[Stored items]
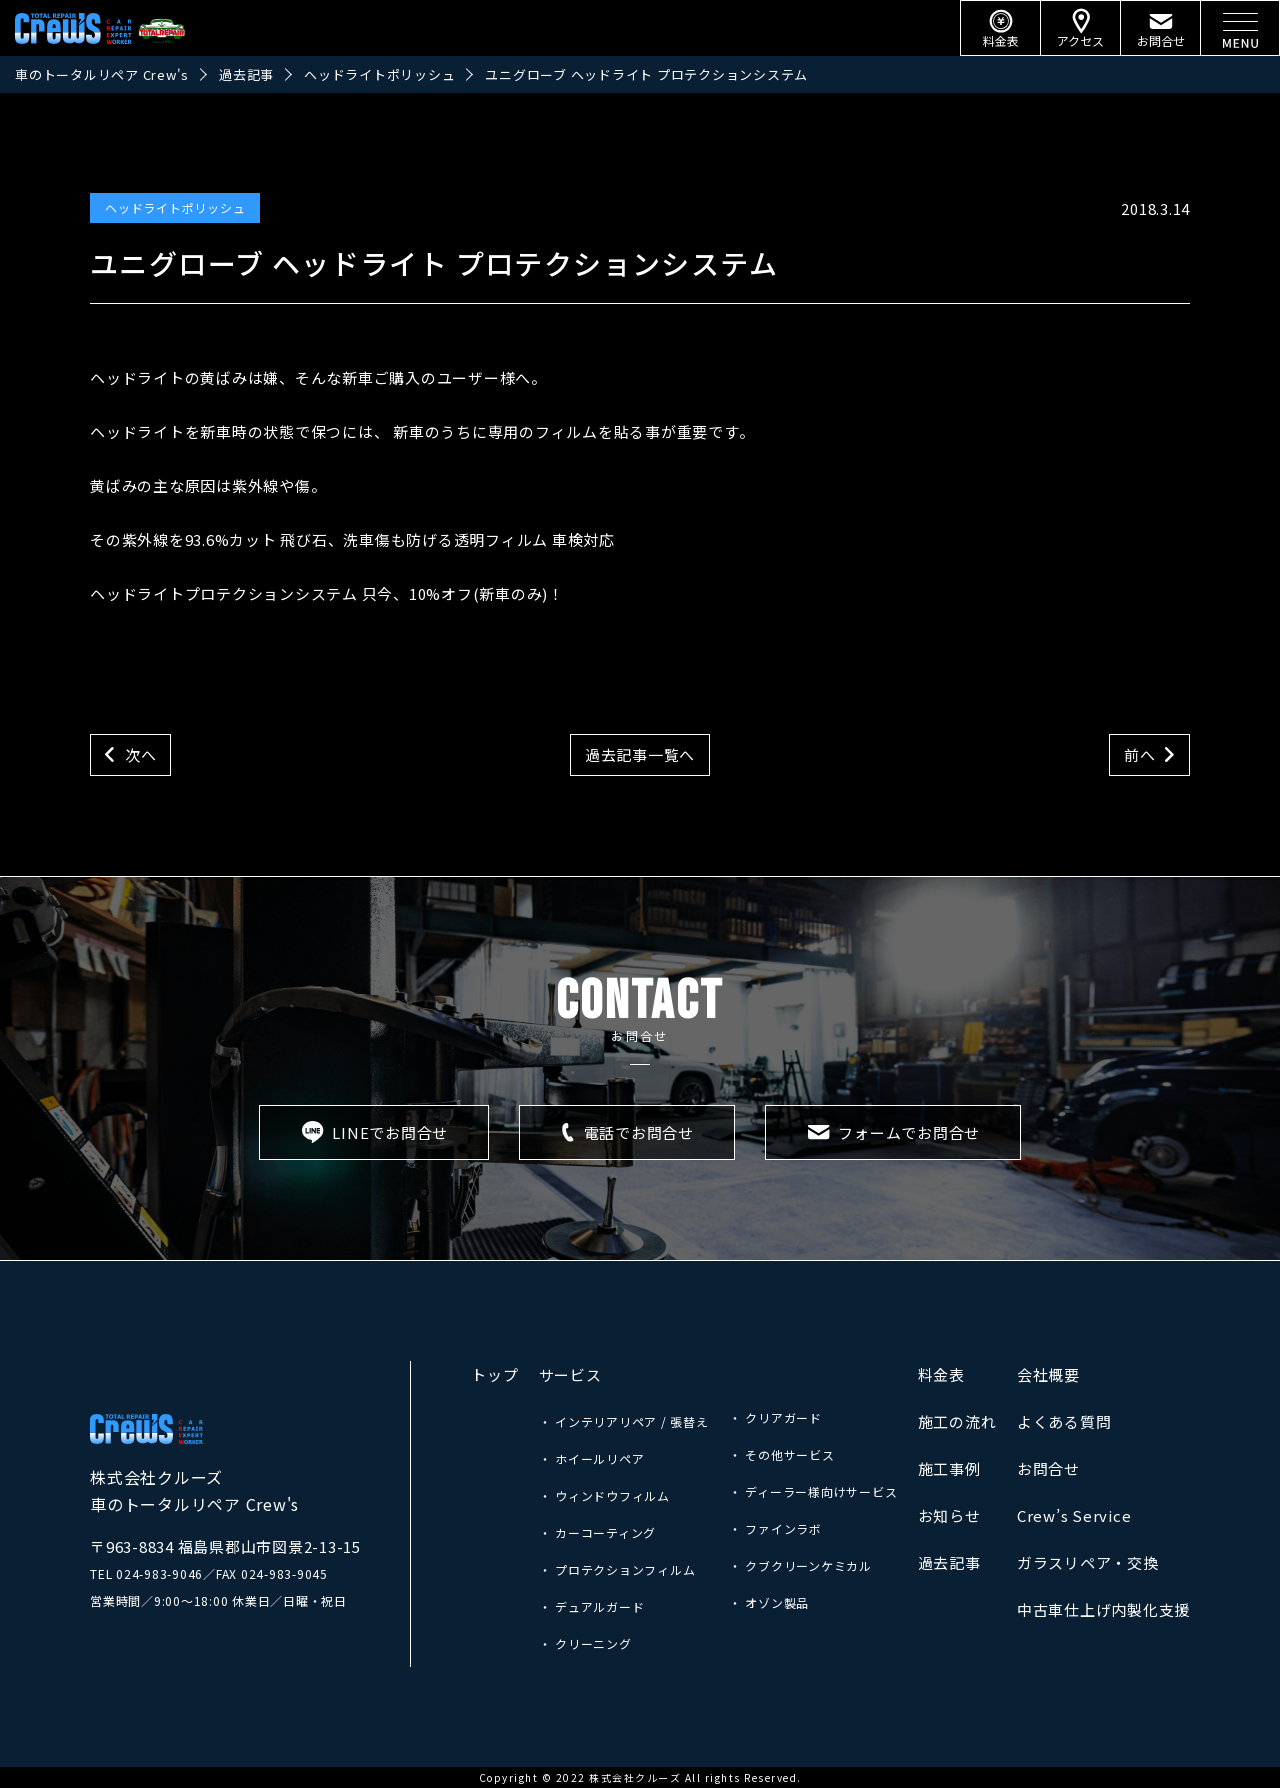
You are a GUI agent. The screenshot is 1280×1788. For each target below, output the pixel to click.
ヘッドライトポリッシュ (175, 207)
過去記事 (949, 1562)
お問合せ (1048, 1468)
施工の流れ (957, 1421)
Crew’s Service (1074, 1515)
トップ (494, 1374)
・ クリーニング (585, 1643)
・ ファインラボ (775, 1528)
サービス (570, 1374)
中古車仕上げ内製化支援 (1103, 1609)
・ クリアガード (775, 1417)
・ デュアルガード (592, 1606)
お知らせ (949, 1515)
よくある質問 (1064, 1421)
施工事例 (949, 1468)
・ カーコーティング (598, 1532)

TASK REQUIREMENTS
Restate word for word the lines above, beginning with the one that contains "ファインラボ (775, 1528)" and ending with the last line.

TASK ANSWER
・ ファインラボ (775, 1528)
サービス (570, 1374)
中古車仕上げ内製化支援 (1103, 1609)
・ クリアガード (775, 1417)
・ デュアルガード (592, 1606)
お知らせ (949, 1515)
よくある質問 (1064, 1421)
施工事例 (949, 1468)
・ カーコーティング (598, 1532)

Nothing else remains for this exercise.